Here is the query run manually:
$ curl -s -XPOST 'es_node_1:9200/analytics-2016-09-2%2A,analytics-2016-09-30,analytics-2016-10-%2A,analytics-2016-11-%2A,analytics-2016-12-%2A,analytics-2017-01-%2A,analytics-2017-02-%2A,analytics-2017-03-0%2A/cdr/_search?ignore_unavailable=true' --data @/tmp/search.json
The content of search.json:
{
"size": 0,
"query": {
"bool": {
"filter": {
"bool": {
"must": [{
"range": {
"header.started_at": {
"gte": "2016-09-08T22:00:00.000Z",
"lte": "2017-03-09T09:33:38.989Z"
}
}
}, {
"bool": {
"should": [{
"term": {
"header.registration_key": "4dbfc6c0-eead-0133-0530-0050569746d9"
}
}, {
"term": {
"header.registration_key": "f0a44c10-eeaf-0133-0531-0050569746d9"
}
}, {
"term": {
"header.registration_key": "5dd52440-f00c-0133-347c-00505697369d"
}
}]
}
}],
"should": [{
"term": {
"header.called_entity.uuid": "35070630-60b6-0134-40cb-00505697111b"
}
}, {
"term": {
"header.coverage_entity.uuid": "35070630-60b6-0134-40cb-00505697111b"
}
}]
}
}
}
},
"aggregations": {
"per_interval": {
"date_histogram": {
"field": "header.started_at",
"interval": "10000w",
"extended_bounds": {
"min": "2016-09-08T22:00:00.000Z",
"max": "2017-03-09T09:33:38.989Z"
}
},
"aggregations": {
"unprocessed_calls_for_more_than_1_day": {
"filter": {
"bool": {
"must": [{
"term": {
"post_processing.pp_zone": 0
}
}, {
"range": {
"header.ended_at": {
"lt": "2017-03-08T00:00:00.000+01:00"
}
}
}]
}
},
"aggregations": {
"result": {
"stats": {
"script": "1"
}
}
}
},
"unread_voicemails": {
"filter": {
"range": {
"post_processing.unread_voice_messages": {
"gt": 0
}
}
},
"aggregations": {
"result": {
"stats": {
"script": "1"
}
}
}
}
}
}
}
}
And here is the (slow) response:
{
"took": 1089,
"timed_out": false,
"_shards": {
"total": 549,
"successful": 549,
"failed": 0
},
"hits": {
"total": 1061,
"max_score": 0.0,
"hits": []
},
"aggregations": {
"per_interval": {
"buckets": [{
"key_as_string": "1970-01-01T00:00:00.000Z",
"key": 0,
"doc_count": 1061,
"unprocessed_calls_for_more_than_1_day": {
"doc_count": 1,
"result": {
"count": 1,
"min": 1.0,
"max": 1.0,
"avg": 1.0,
"sum": 1.0
}
},
"unread_voicemails": {
"doc_count": 1,
"result": {
"count": 1,
"min": 1.0,
"max": 1.0,
"avg": 1.0,
"sum": 1.0
}
}
}]
}
}
}
On non-business hours, with a reduced CPU usage, the request takes "only" ~100ms.

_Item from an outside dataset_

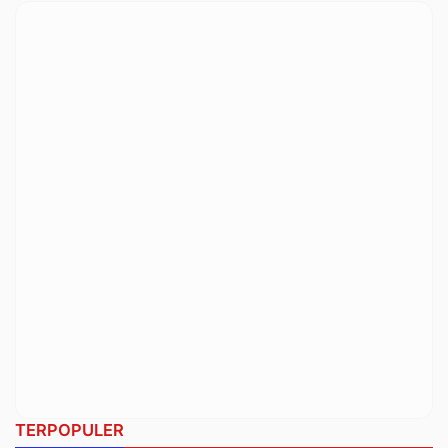
TERPOPULER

So, here is my question... How do you think we could reduce the CPU usage?
- Optimizing the query? (How?)
- Reducing the number of shards?
- Adding a fourth node or upgrading their RAM (currently 16 GB)?
- Upgrading Elasticsearch?
- Other?
Thanks a lot for your time and suggestions.